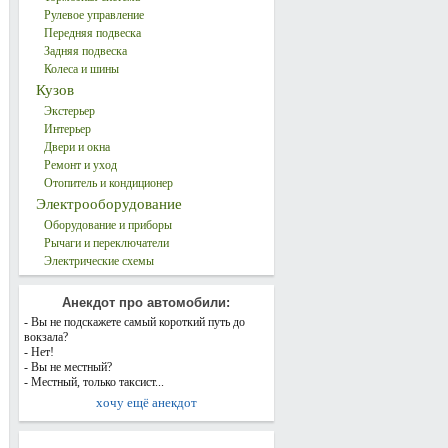
Рулевое управление
Передняя подвеска
Задняя подвеска
Колеса и шины
Кузов
Экстерьер
Интерьер
Двери и окна
Ремонт и уход
Отопитель и кондиционер
Электрооборудование
Оборудование и приборы
Рычаги и переключатели
Электрические схемы
Анекдот про автомобили:
- Вы не подскажете самый короткий путь до
вокзала?
- Нет!
- Вы не местный?
- Местный, только таксист...
хочу ещё анекдот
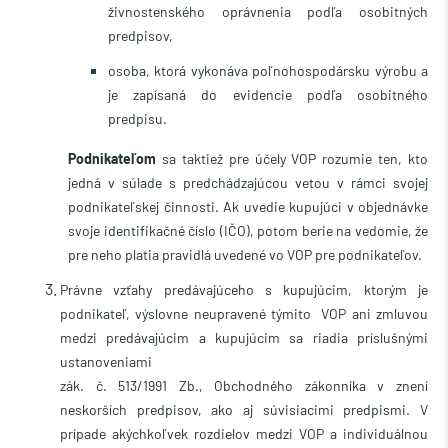
živnostenského oprávnenia podľa osobitných
predpisov,
osoba, ktorá vykonáva poľnohospodársku výrobu a
je zapísaná do evidencie podľa osobitného
predpisu.
Podnikateľom
sa taktiež pre účely VOP rozumie ten, kto
jedná v súlade s predchádzajúcou vetou v rámci svojej
podnikateľskej činnosti. Ak uvedie kupujúci v objednávke
svoje identifikačné číslo (IČO), potom berie na vedomie, že
pre neho platia pravidlá uvedené vo VOP pre podnikateľov.
Právne vzťahy predávajúceho s kupujúcim, ktorým je
podnikateľ, výslovne neupravené týmito VOP ani zmluvou
medzi predávajúcim a kupujúcim sa riadia príslušnými
ustanoveniami
zák. č. 513/1991 Zb., Obchodného zákonníka v znení
neskorších predpisov, ako aj súvisiacimi predpismi. V
prípade akýchkoľvek rozdielov medzi VOP a individuálnou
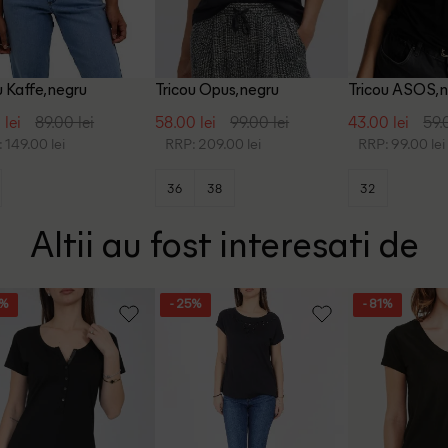
u Kaffe, negru
Tricou Opus, negru
Tricou ASOS, 
 lei
89.00 lei
58.00 lei
99.00 lei
43.00 lei
59.
 149.00 lei
RRP: 209.00 lei
RRP: 99.00 lei
36
38
32
Altii au fost interesati de
5%
- 25%
- 81%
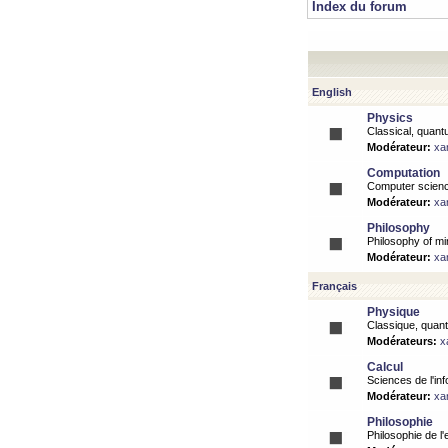
Index du forum
English
Physics
Classical, quantu
Modérateur:
xa
Computation
Computer science
Modérateur:
xa
Philosophy
Philosophy of mi
Modérateur:
xa
Français
Physique
Classique, quanti
Modérateurs:
x
Calcul
Sciences de l'inf
Modérateur:
xa
Philosophie
Philosophie de l'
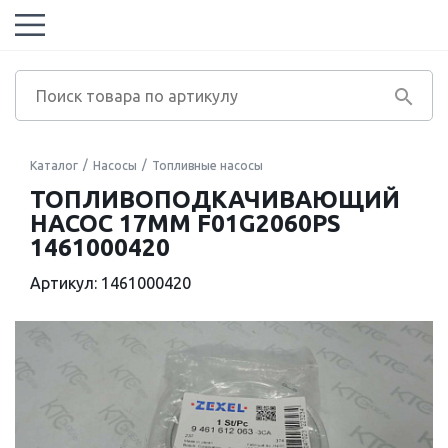
Каталог
Насосы
Топливные насосы
ТОПЛИВОПОДКАЧИВАЮЩИЙ
НАСОС 17MM F01G2060PS
1461000420
Артикул: 1461000420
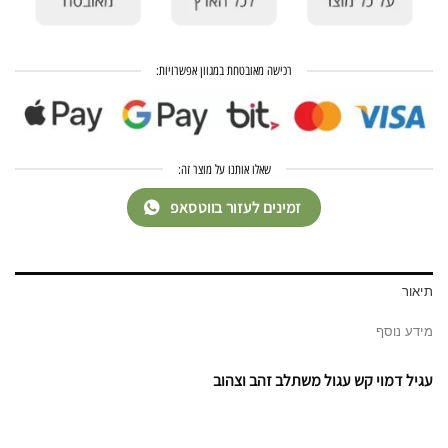
רכישה מאובטחת במגוון אפשרויות:
שאלו אותנו על מוצר זה:
זמינים לעזור בווטסאפ
תיאור
מידע נוסף
עגיל דמוי קש עגול משתלב זהב וצהוב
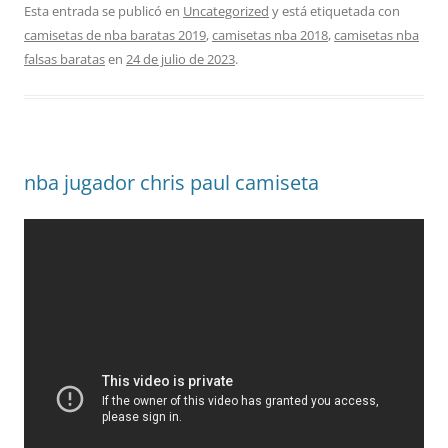
Esta entrada se publicó en
Uncategorized
y está etiquetada con
camisetas de nba baratas 2019
,
camisetas nba 2018
,
camisetas nba
falsas baratas
en
24 de julio de 2023
.
nba jugador chris paul camiseta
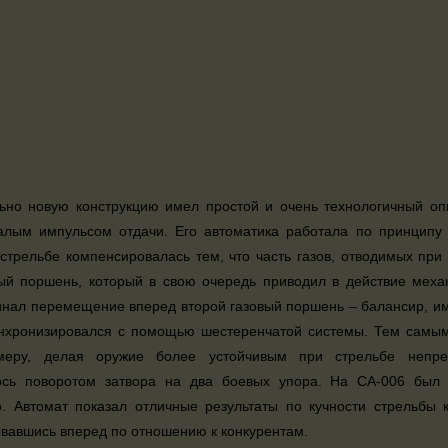
ьно новую конструкцию имел простой и очень технологичный оп
алым импульсом отдачи. Его автоматика работала по принципу 
стрельбе компенсировалась тем, что часть газов, отводимых при
ый поршень, который в свою очередь приводил в действие меха
нал перемещение вперед второй газовый поршень – балансир, им
нхронизировался с помощью шестеренчатой системы. Тем самым
амеру, делая оружие более устойчивым при стрельбе непр
ось поворотом затвора на два боевых упора. На СА-006 был
. Автомат показал отличные результаты по кучности стрельбы к
вавшись вперед по отношению к конкурентам.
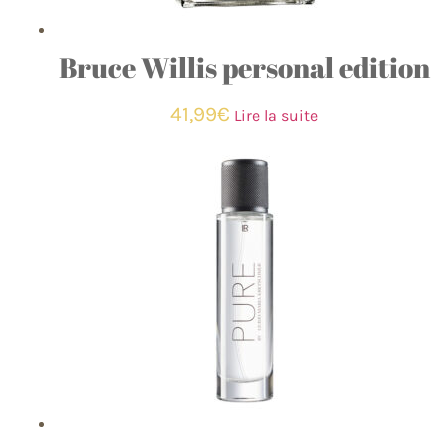
Bruce Willis personal edition
41,99
€
Lire la suite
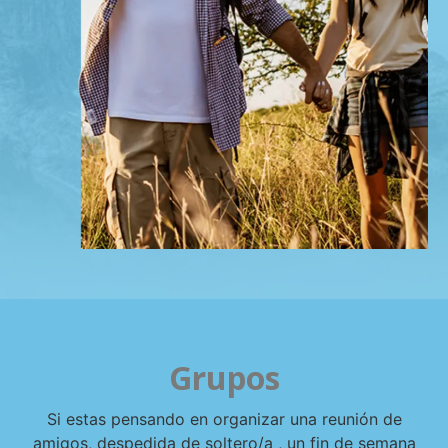
Grupos
Si estas pensando en organizar una reunión de
amigos, despedida de soltero/a , un fin de semana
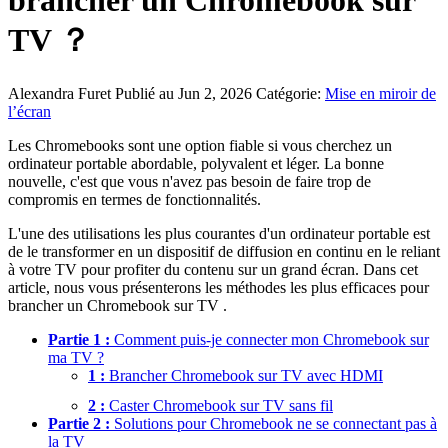
brancher un Chromebook sur
TV ？
Alexandra Furet
Publié au Jun 2, 2026
Catégorie:
Mise en miroir de
l’écran
Les Chromebooks sont une option fiable si vous cherchez un
ordinateur portable abordable, polyvalent et léger. La bonne
nouvelle, c'est que vous n'avez pas besoin de faire trop de
compromis en termes de fonctionnalités.
L'une des utilisations les plus courantes d'un ordinateur portable est
de le transformer en un dispositif de diffusion en continu en le reliant
à votre TV pour profiter du contenu sur un grand écran. Dans cet
article, nous vous présenterons les méthodes les plus efficaces pour
brancher un Chromebook sur TV .
Partie 1 :
Comment puis-je connecter mon Chromebook sur
ma TV ?
1 :
Brancher Chromebook sur TV avec HDMI
2 :
Caster Chromebook sur TV sans fil
Partie 2 :
Solutions pour Chromebook ne se connectant pas à
la TV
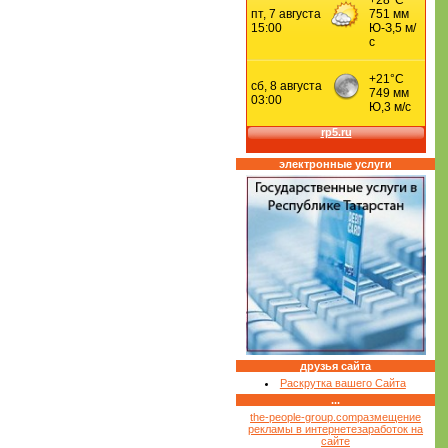
электронные услуги
друзья сайта
Раскрутка вашего Сайта
...
the-people-group.com
размещение
рекламы в интернете
заработок на
сайте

Your goal: Copy out the lines of the data where the word "ordinateur" can be found.

Written response:
ordinateur portable abordable, polyvalent et léger. La bonne
L'une des utilisations les plus courantes d'un ordinateur portable est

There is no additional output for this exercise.